Once Kerberos is enabled you have to generate and deploy keytabs on each server for every service they offer - that is, a so called service principal (SPN) per shared service and dedicated to each server hostname. Luckily, this is automated by the various Hadoop distributions these days, and in the end you should have a cluster running that is ready for you to connect to without too much effort.
When using the Hadoop command line tools, you now need to provide a user ID, either in form of a simple name for unsecure clusters, or in form of an user principal (UPN) for secured, kerberized clusters. Here be dragons going forward, causing a lot of grief in practice. How can you check what is going on, and are there any tools to debug the current user ID used using the command line interface? Why, yes, there is, the swiss army knife of classes, the UserGroupInformation
(UGI) comes to the rescue.
This class is shared by literally any Hadoop project that is using the native Hadoop APIs, including the core projects, as well as the all the auxiliary ones building on top of the stack. A little known fact is, that it comes with a handy main()

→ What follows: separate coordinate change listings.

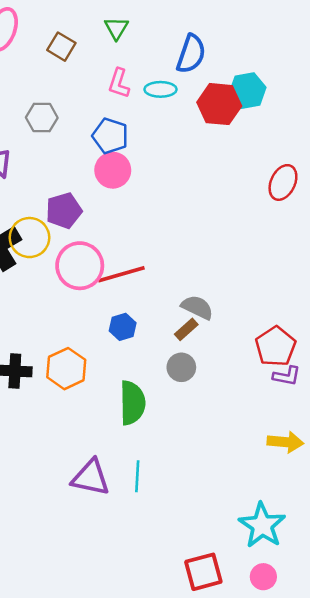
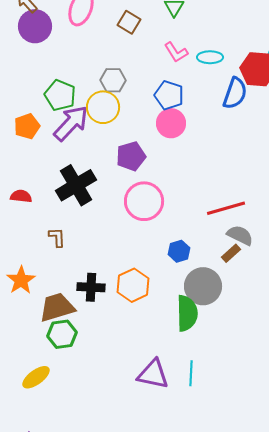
blue semicircle: (191, 54) -> (235, 93), moved
pink L-shape: (119, 83) -> (176, 52), turned -50
yellow circle: (30, 238) -> (103, 107), moved
red line: (121, 274) -> (226, 208), moved
gray circle: (181, 367) -> (203, 286), moved, size x1.6

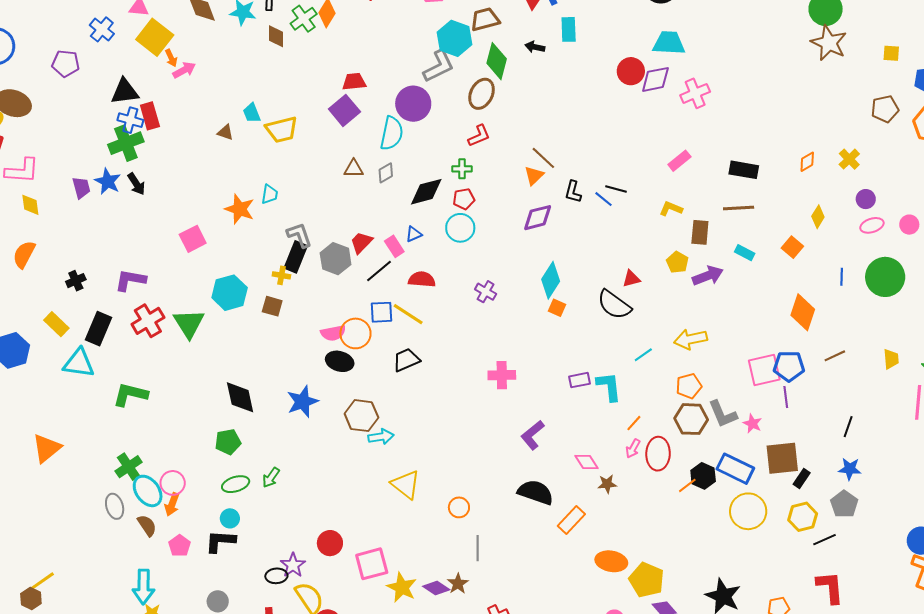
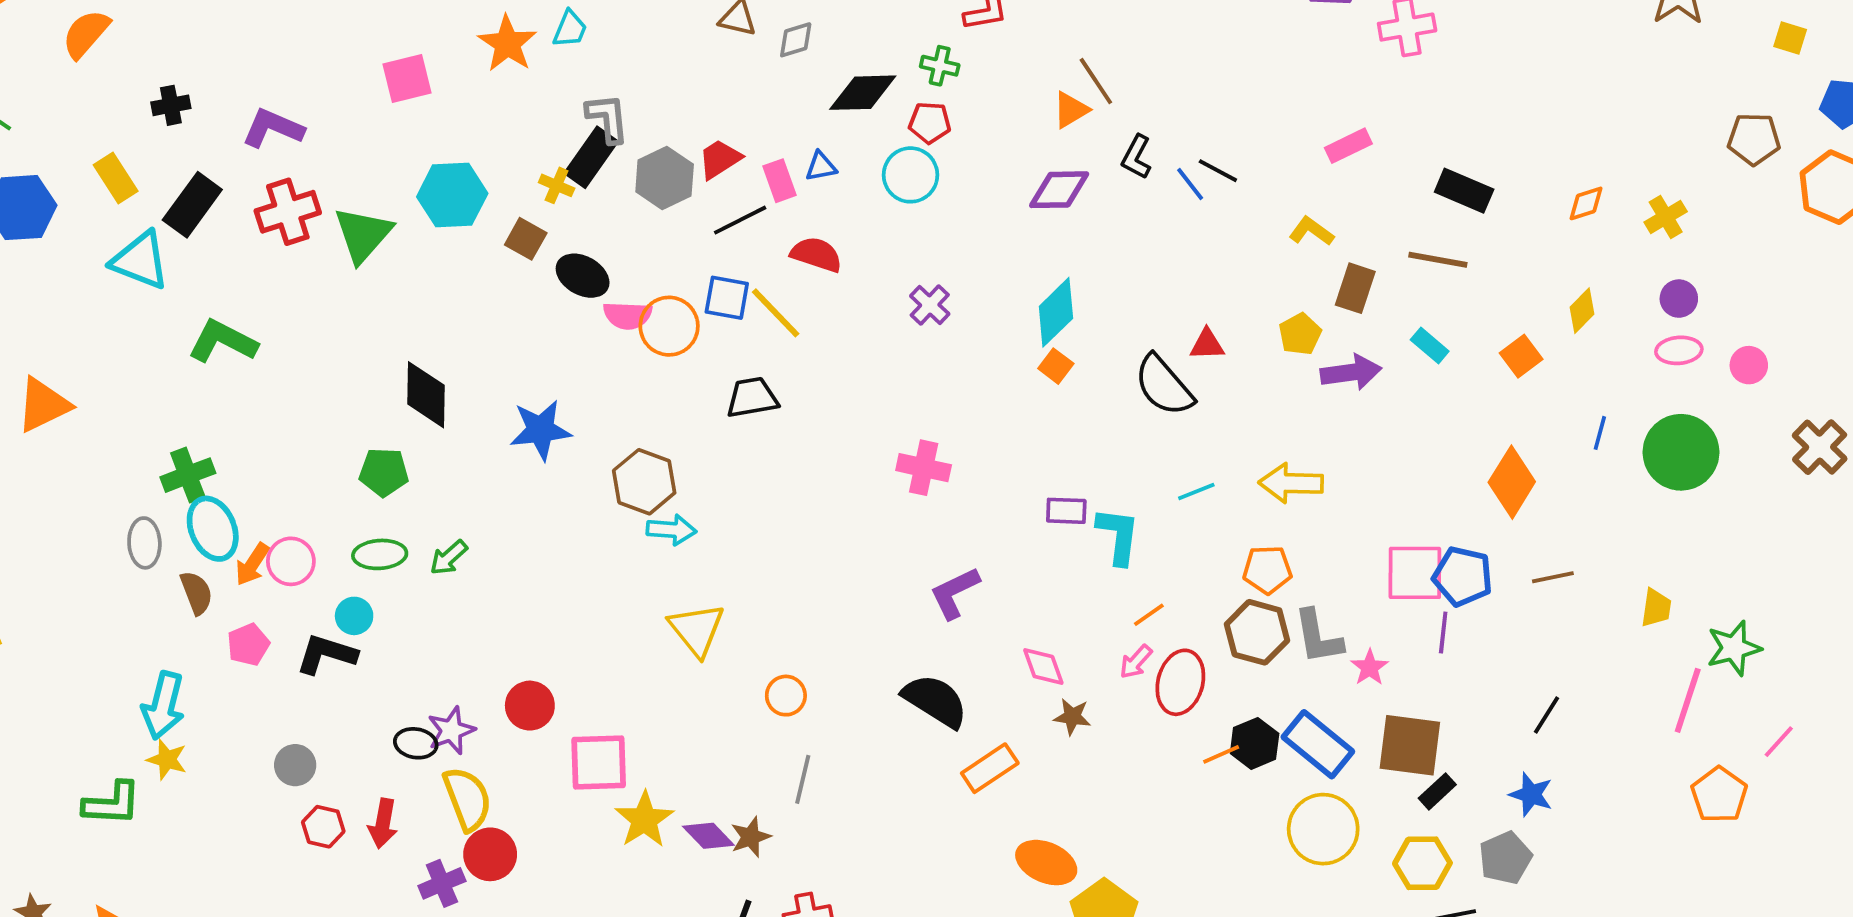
black ellipse: (340, 361) -> (583, 276), moved
pink circle: (173, 483) -> (291, 561), moved

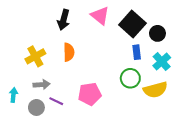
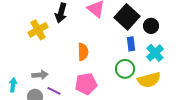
orange semicircle: (69, 52) -> (83, 52), moved
yellow cross: (35, 56) -> (38, 30), moved

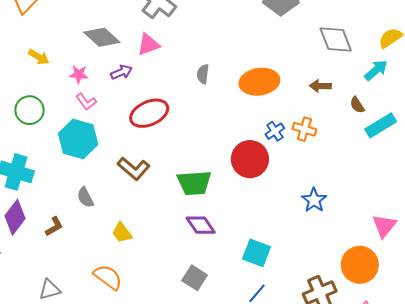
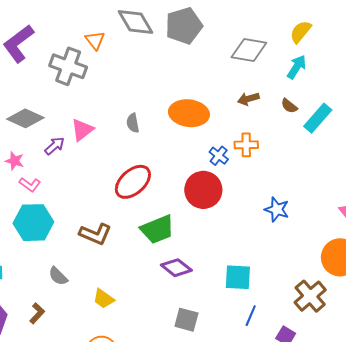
gray diamond: (336, 40) -> (249, 50), turned -42
pink triangle: (148, 44) -> (82, 130), moved
pink star: (79, 74) -> (15, 161), turned 30
orange ellipse: (259, 82) -> (189, 113), turned 33
red ellipse: (149, 113) -> (133, 182), moved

method, which dumps the environment it determines. Since all other command line tools use the same class internally to build the user environment, this can be used to determine exactly as which user any command would be executed.

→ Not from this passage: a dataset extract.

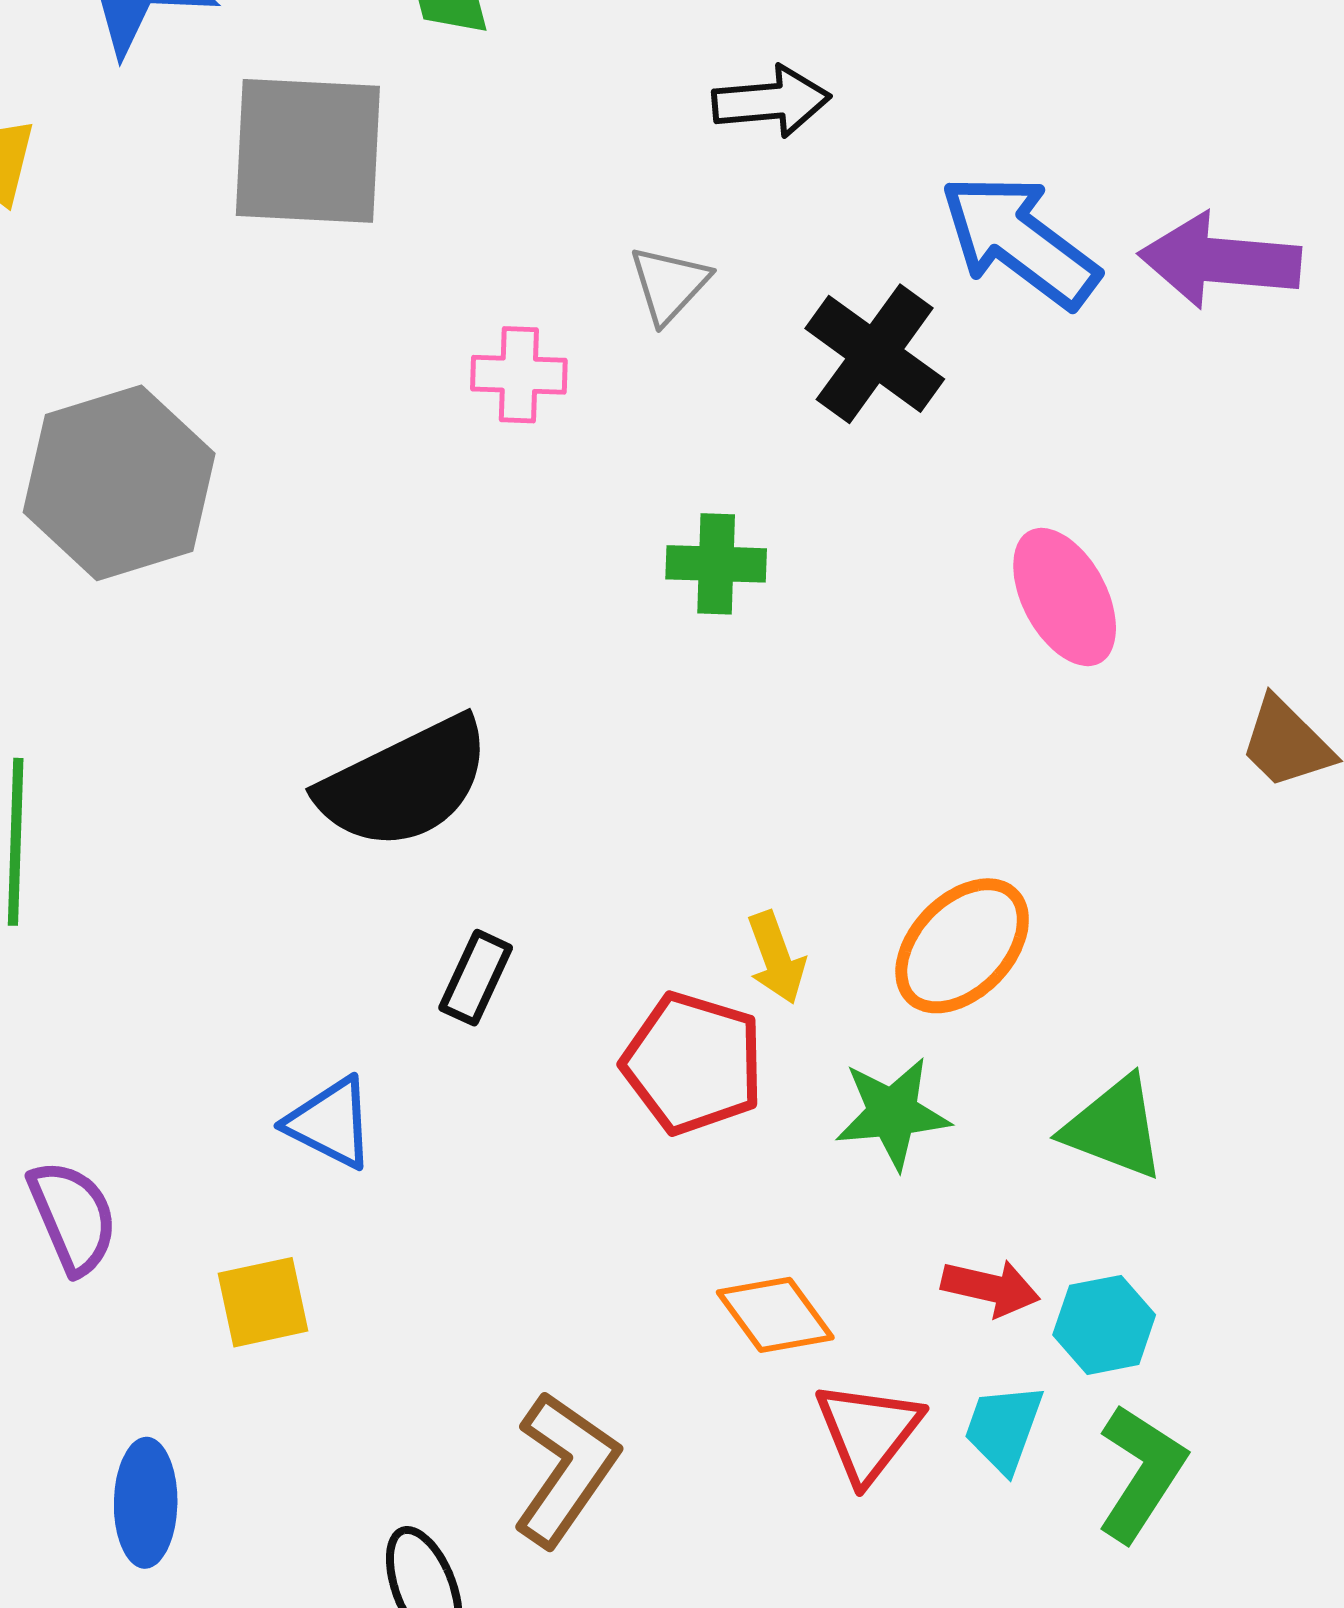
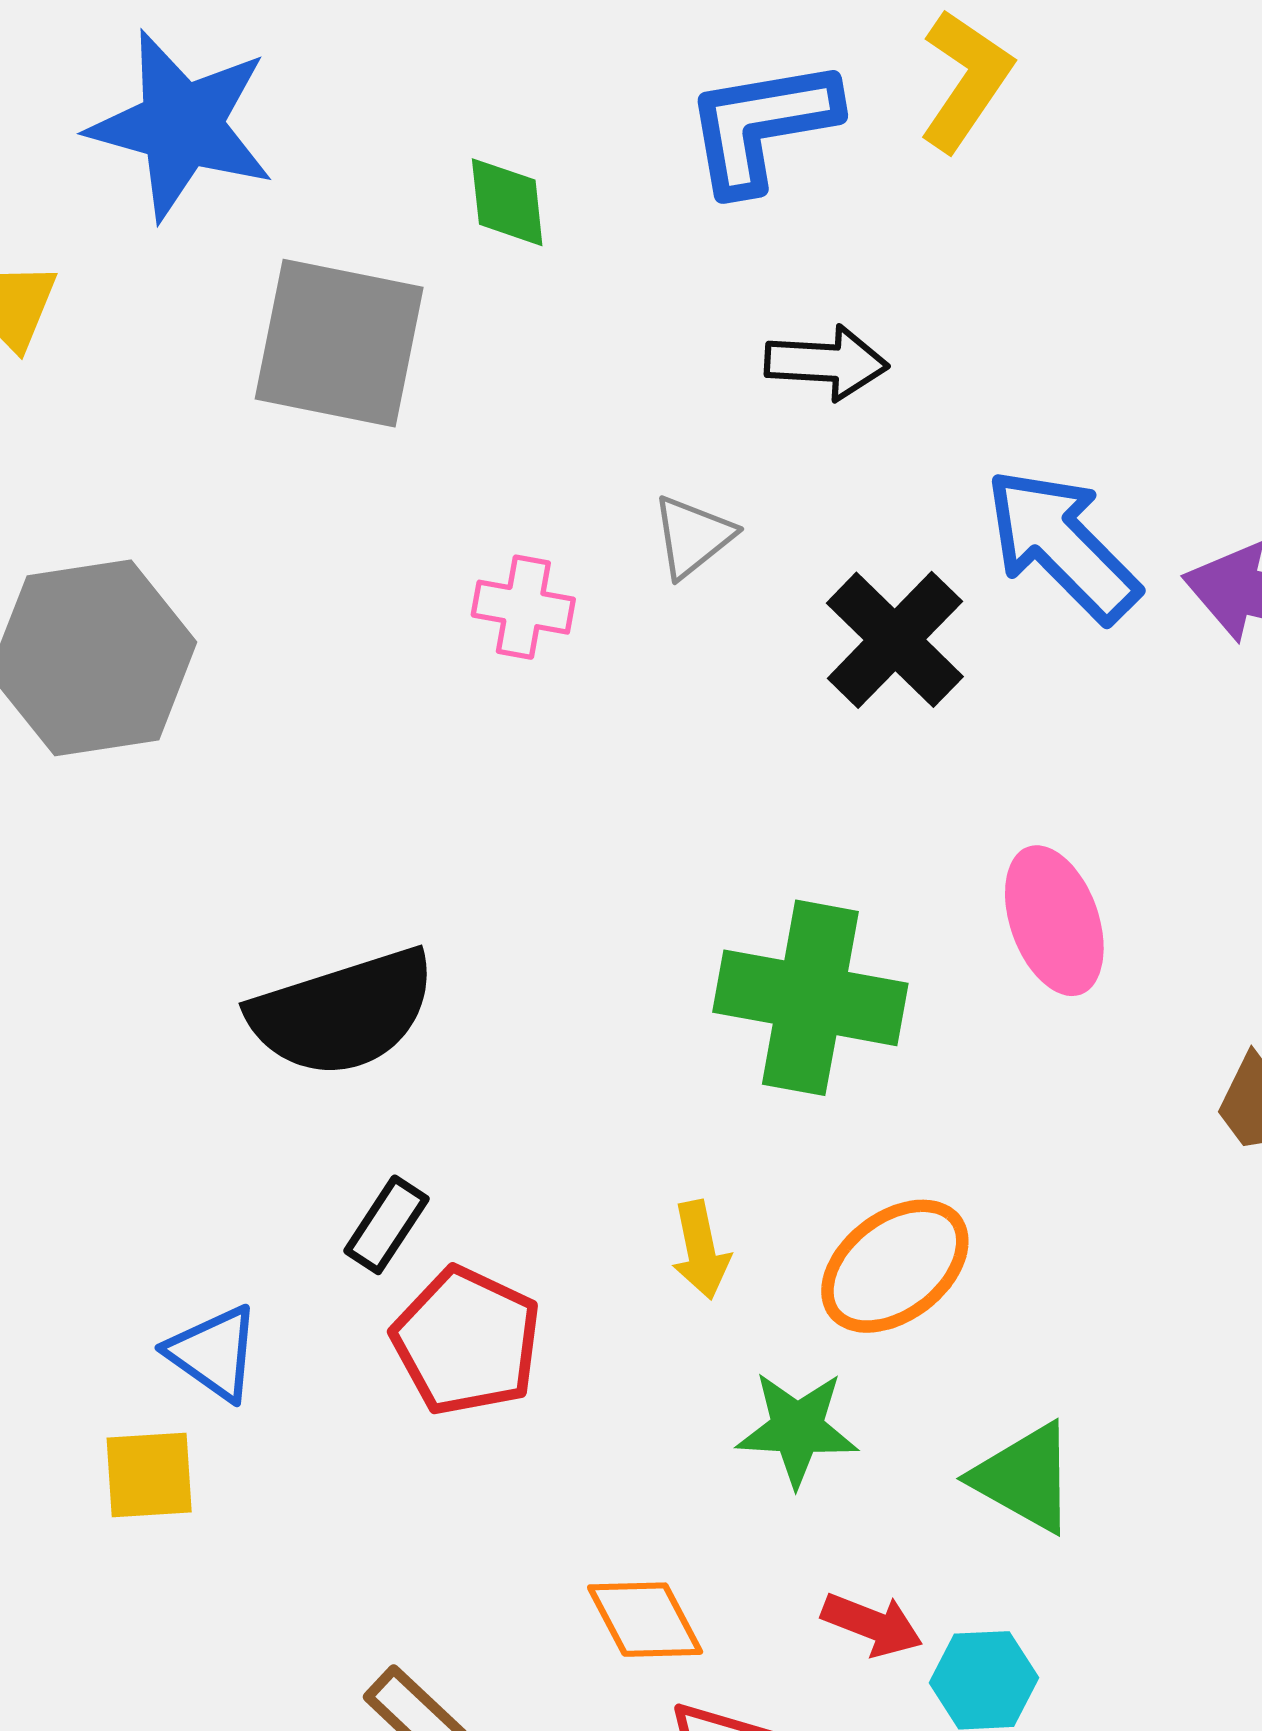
green cross: (716, 564) -> (810, 998), moved, size x1.8
red pentagon: (693, 1063) -> (467, 1341), moved
yellow square: (263, 1302) -> (149, 1475), moved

Let's assume that we have the following core-site.xml
content in our local Hadoop configuration file, set using HADOOP_CONF_DIR=/etc/opt/hadoop/conf
:
$ cat /etc/opt/hadoop/conf/core-site.xml <?xml version="1.0" encoding="UTF-8"?> <?xml-stylesheet type="text/xsl" href="configuration.xsl"?> ... <configuration> <property> <name>fs.defaultFS</name> <value>hdfs://master-1.internal.larsgeorge.com:9000</value> </property> <property> <name>hadoop.tmp.dir</name> <value>/data/tmp/hadoop-\${user.name}</value> </property> <property> <name>hadoop.security.authentication</name> <value>kerberos</value> </property> </configuration>
You can see that the authentication method has been set to kerberos
via the parameter hadoop.security.authentication
. To connect to the cluster, a user needs to first authenticate with Kerberos by using the kinit
command. Afterwards, klist
can be used to verify the ticket is valid:
$ kinit Password for larsgeorge@INTERNAL.LARSGEORGE.COM: <PASSWORD> <ENTER> $ klist Ticket cache: FILE:/tmp/krb5cc_500 Default principal: larsgeorge@INTERNAL.LARSGEORGE.COM Valid starting Expires Service principal 04/24/16 18:43:19 04/25/16 18:43:19 krbtgt/INTERNAL.LARSGEORGE.COM@INTERNAL.LARSGEORGE.COM renew until 05/01/16 18:43:19
If we now call the UGI class with no parameters at all, we get the following:
$ hadoop org.apache.hadoop.security.UserGroupInformation Getting UGI for current user User: larsgeorge Group Ids: Groups: larsgeorge wheel UGI: larsgeorge (auth:KERBEROS) Auth method KERBEROS Keytab false ============================================================
The output shows my current user and group names. The UGI instance was set up using the Kerberos credentials (Auth method KERBEROS
), but no keytab was used ('Keytab false').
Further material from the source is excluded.